Looking back on his time in the hotel catering industry and the struggles that took place.

On 6th June a huge fire tore though the 5-star Mandarin Oriental Hotel in London’s posh Knightsbridge. Over 120 fire-fighters fought the blaze and all occupants and staff escaped unhurt. I used to work at the formerly named Hyde Park Hotel in the 1970s.

The Mandarin Oriental was formerly run by Tory Sir Charles Forte and subsequently his sons. It was the flag ship of his catering empire. I came to the Hyde Park in 1974 and went from trainee manager to assistant banqueting manager. A title that sounds much grander than it was and paid a pittance of £15 a week to be dressed like a monkey wearing a long tailed coat with pin-striped trousers.

I became very boozy so was a discarded underling to be buried in the basement wine cellar. The biggest and, some say, the best in London. I eventually said “screw it” and opened up the wine cellar to the blue collar workers in the hotel to whom I happily dispatched 200 fags and whatever drink they wanted. Within eight hours I had done so much damage, letting rip with £6,500 worth (at today’s exchange over £100,000) of alcohol and fags to the workers whom I got mightily pissed. There was hardly a chambermaid, waiter, junior chef, maintenance staff member who was walking and talking straight. I avoided the hall porters and bar staff as well as an army of female receptionists. Well, somebody had to keep up appearances, hic.

All hell broke loose, as I with various bottles of pop went back to, with a terrible wobble, my staff lodgings in Ladbroke Grove. I was reduced to the lowly rank of dogsbody night porter and moved out of management accommodation to endure the company of fleas in a tiny room in Shepherds Bush.

I have never had so much fun and earned so much as over the eight months I worked as a night porter. Parking Rollers, Maseratis etc., seeing ladies of the night come into the hotel to ply their trade. Gamblers, high rolling criminals, Scottish football supporters booked in by accident, the Ireland Rugby team, many a rich and famous celebrity like Frank Sinatra, David Bowie and John Wayne.

But the darker side was that I saw graphically, and I’m sure it has not changed at all over the last forty years, the class divisions that still reverberate though our society as the difference is exploited.

I could tell you as many a tale of woe as funny anecdotes. But I’ll tell you just one. Manuel, a working class Spaniard paid next to nothing as a waiter, was late one night to fill his shift in one of the several restaurants the hotel had. This one was called The Carvery. The restaurant manager callously said “right that’s it, fire Manuel when he turns up.” Manuel did two jobs to make ends meet and sent almost every penny back to his family in Spain. Turned out Manuel had died forty five minutes earlier running tired to catch a bus to come to his second job. He slipped trying to get on the open back of a Routemaster whilst another bus right behind ran over him.
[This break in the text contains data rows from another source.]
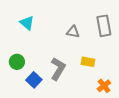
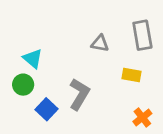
cyan triangle: (27, 23) -> (33, 59), moved
yellow rectangle: (88, 62) -> (131, 75), moved

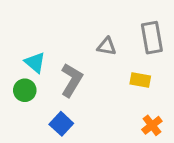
gray L-shape: (79, 94) -> (72, 80), moved
blue square: (46, 109) -> (61, 124), moved

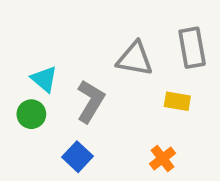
gray triangle: (107, 46) -> (135, 59), size x1.5
orange cross: (152, 125) -> (163, 159), moved

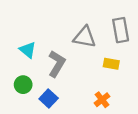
green circle: (31, 114) -> (23, 85), moved

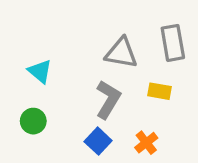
gray L-shape: (57, 64) -> (108, 99), moved
blue square: (49, 99) -> (98, 141), moved

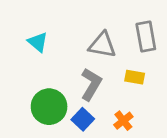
cyan triangle: (40, 71) -> (38, 42), moved
green circle: (33, 121) -> (49, 107), moved, size x1.6

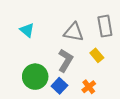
yellow rectangle: (135, 77) -> (97, 55), turned 40

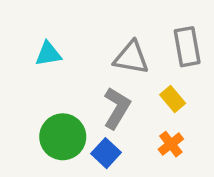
cyan triangle: (27, 30) -> (48, 54), turned -49
orange cross: (89, 87) -> (171, 144), moved

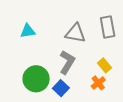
yellow rectangle: (173, 99) -> (104, 65), moved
I got the news at my front porters lodge an hour after his death. I knew Manuel quite well. He often worked for extra cash as the night service waiter. I went down to The Carvery to report this tragedy. The restaurant manager scoffed and in so many words said casually and callously “No matter, we can get another waiter tomorrow.” I nearly decked him where he stood in the middle of a packed restaurant. My fists clenched but I knew if I hit him that would be the end and out on the street I would go with nowhere to live. But I later, calmly, extracted my revenge by making him a hot chocolate, with the added ingredient of a heap load of laxative. It was not equal to the sin but I did enjoying hearing that the sinner spent five hours crying on the porcelain.

All the experiences I witnessed in that five star gaudy charade put on for the wealthy taught me much about the class struggle and its divisions.